Minimum detectable activity (MDA) is the lowest activity of a radioactive nuclide that can be detected with a detector, to some confidence level.^[1]^{[page needed]} It is a concept that is used in several circumstances, such as in whole-body counting or radiation monitoring, to aid in determining the presence or absence of a radioactive substance or comparing the performance of different detector systems. There are several ways to calculate MDA that are commonly used, including the ISO11929 standard and the Currie method.^[2] The Currie method is given by^[3]

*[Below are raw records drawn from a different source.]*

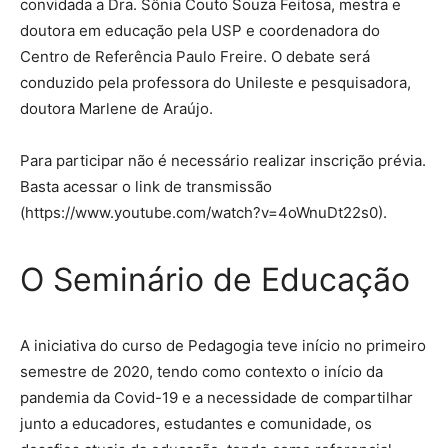
convidada a Dra. Sônia Couto Souza Feitosa, mestra e
doutora em educação pela USP e coordenadora do
Centro de Referência Paulo Freire. O debate será
conduzido pela professora do Unileste e pesquisadora,
doutora Marlene de Araújo.
Para participar não é necessário realizar inscrição prévia.
Basta acessar o link de transmissão
(https://www.youtube.com/watch?v=4oWnuDt22s0).
O Seminário de Educação
A iniciativa do curso de Pedagogia teve início no primeiro
semestre de 2020, tendo como contexto o início da
pandemia da Covid-19 e a necessidade de compartilhar
junto a educadores, estudantes e comunidade, os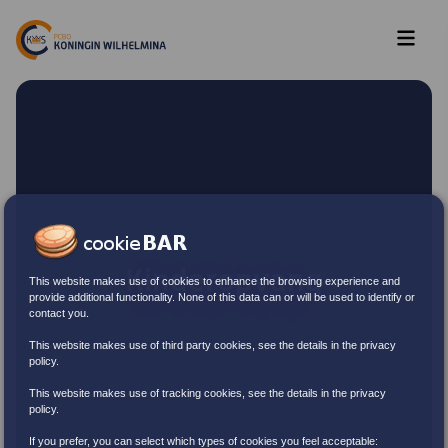
Kinderopvang
This website makes use of cookies to enhance the browsing experience and
provide additional functionality. None of this data can or will be used to identify or
contact you.
This website makes use of third party cookies, see the details in the privacy
policy.
This website makes use of tracking cookies, see the details in the privacy
policy.
If you prefer, you can select which types of cookies you feel acceptable: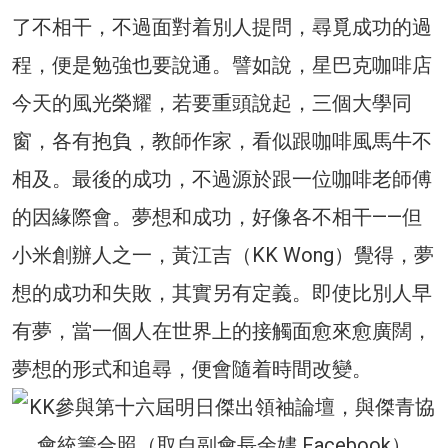
了不相干，不過面對着別人提問，尋覓成功的過
程，便是勉強也要說通。譬如說，星巴克咖啡店
今天的風光榮耀，若要重頭說起，三個大學同
窗，各有抱負，教師作家，看似跟咖啡風馬牛不
相及。最後的成功，不過源於跟一位咖啡老師傅
的因緣際會。夢想和成功，好像各不相干——但
小米創辦人之一，黃江吉（KK Wong）覺得，夢
想的成功和失敗，其實另有定義。即使比別人早
有夢，當一個人在世界上的接觸面愈來愈廣闊，
夢想的形式和追尋，便會隨着時間改變。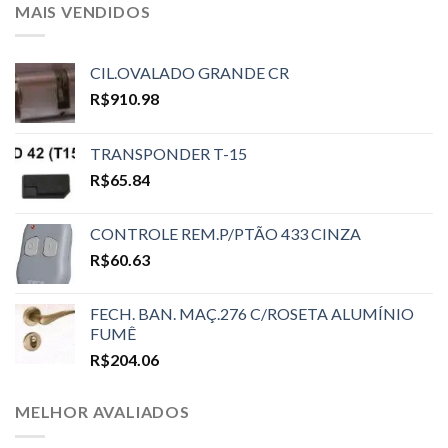
MAIS VENDIDOS
CIL.OVALADO GRANDE CR
R$
910.98
TRANSPONDER T-15
R$
65.84
CONTROLE REM.P/PTÃO 433 CINZA
R$
60.63
FECH. BAN. MAÇ.276 C/ROSETA ALUMÍNIO
FUMÊ
R$
204.06
MELHOR AVALIADOS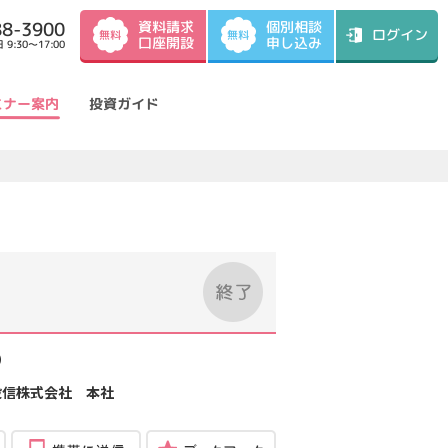
資料請求
88-3900
個別相談
ログイン
無料
無料
口座開設
申し込み
9:30～17:00
ミナー案内
投資ガイド
）
投信株式会社 本社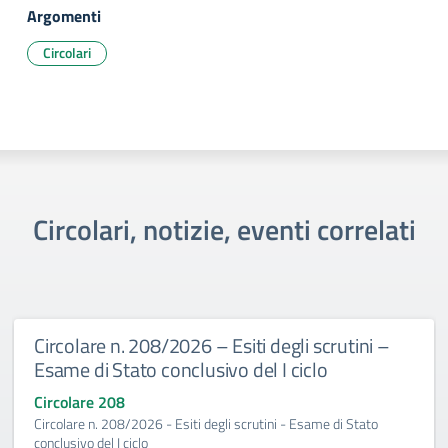
Argomenti
Circolari
Circolari, notizie, eventi correlati
Circolare n. 208/2026 – Esiti degli scrutini –
Esame di Stato conclusivo del I ciclo
Circolare 208
Circolare n. 208/2026 - Esiti degli scrutini - Esame di Stato
conclusivo del I ciclo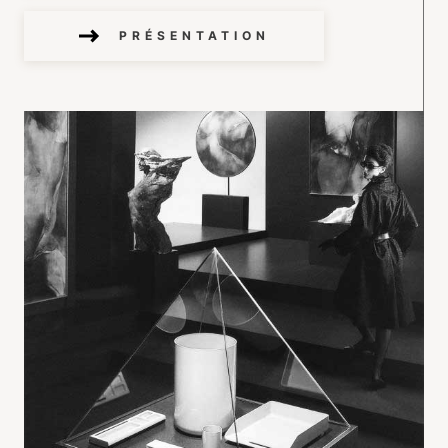
PRÉSENTATION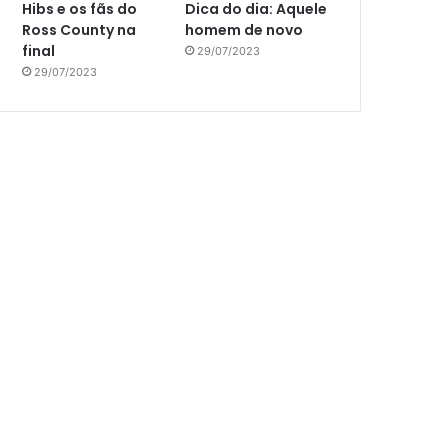
Hibs e os fãs do
Dica do dia: Aquele
Ross County na
homem de novo
final
29/07/2023
29/07/2023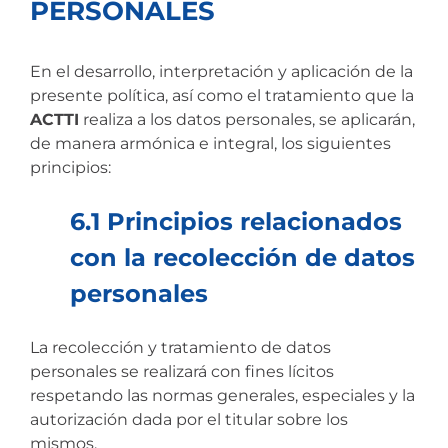
PERSONALES
En el desarrollo, interpretación y aplicación de la
presente política, así como el tratamiento que la
ACTTI
realiza a los datos personales, se aplicarán,
de manera armónica e integral, los siguientes
principios:
6.1 Principios relacionados
con la recolección de datos
personales
La recolección y tratamiento de datos
personales se realizará con fines lícitos
respetando las normas generales, especiales y la
autorización dada por el titular sobre los
mismos.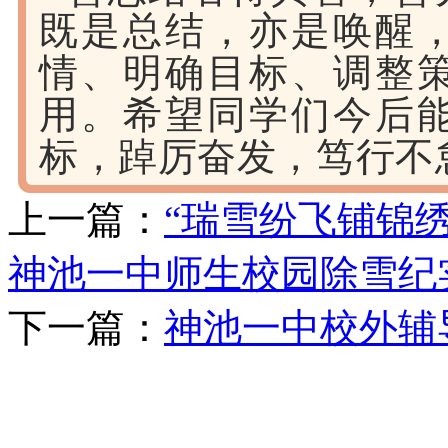
既是总结，亦是唤醒
情、明确目标、调整
用。希望同学们今后
标，踔厉奋发，笃行不
上一篇：
“瑞雪纷飞铺锦
神池一中师生校园除雪纪
下一篇：
神池一中校外辅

$MDA={\frac {L_{D}}{\epsilon \cdot P\cdot t}}$ ,

where $L_{D}$ ins the detection limit in units of counts, $\epsilon$ is the detection efficiency of the detector, $P$ is the emission probability of the radiation, and $t$ is the live time of the measurement. The formula for $L_{D}$ will vary depending on the specified confidence level. For false-negative and false-positive rates of 5%,^[1]

$L_{D}=2.71+4.65{\sqrt {B}}$ ,

where $B$ is the background counts. In other words, to achieve a low MDA, low background counts and a high efficiency are desired. Methods to decrease MDAs include utilizing coincidence measurements,^[4] large detection volumes,^[5] or using large shielding and underground measurement facilities.^[6]

References

^ ^a ^b Gilmore, Gordon (2011). Practical gamma-ray spectrometry (2., repr. with corr ed.). Chichester: Wiley. ISBN 978-0-470-86196-7.
^ Done, L.; Ioan, M-R. (2016). "Minimum Detectable Activity in gamma spectrometry and its use in low level activity measurements". Applied Radiation and Isotopes. 114: 28–32. Bibcode:2016AppRI.114...28D. doi:10.1016/j.apradiso.2016.05.004. ISSN 0969-8043. PMID 27172893.
^ Currie, L. A. (1968). "Limits for qualitative detection and quantitative determination: Application to radiochemistry". Analytical Chemistry. 40 (3): 586–593. Bibcode:1968AnaCh..40..586C. doi:10.1021/ac60259a007. ISSN 0003-2700.
^ Britton, R.; Davies, A. V.; Burnett, J. L.; Jackson, M. J. (2015). "A high-efficiency HPGe coincidence system for environmental analysis". Journal of Environmental Radioactivity. 146: 1–5. Bibcode:2015JEnvR.146....1B. doi:10.1016/j.jenvrad.2015.03.033. ISSN 0265-931X. PMID 25875083.
^ Keyser, R. M.; Twomey, T. R.; Wagner, S. E. (1990). "The Benefits of Using Super-Large Germanium Gamma- Ray Detectors for the Quantitative Determination of Environmental Radionuclides" (PDF). Ortec. Retrieved 10 November 2025.
^ Laubenstein, M.; Hult, M.; Gasparro, J.; Arnold, D.; Naumaier, S.; Heusser, G.; Köhler, M.; Povinec, P.; Reyss, J.-L.; Schwaiger, M.; Theodórsson, P. (2004). "Underground measurements of radioactivity". Applied Radiation and Isotopes. 61 (2–3): 167–172. Bibcode:2004AppRI..61..167L. doi:10.1016/j.apradiso.2004.03.039. ISSN 0969-8043. PMID 15177339.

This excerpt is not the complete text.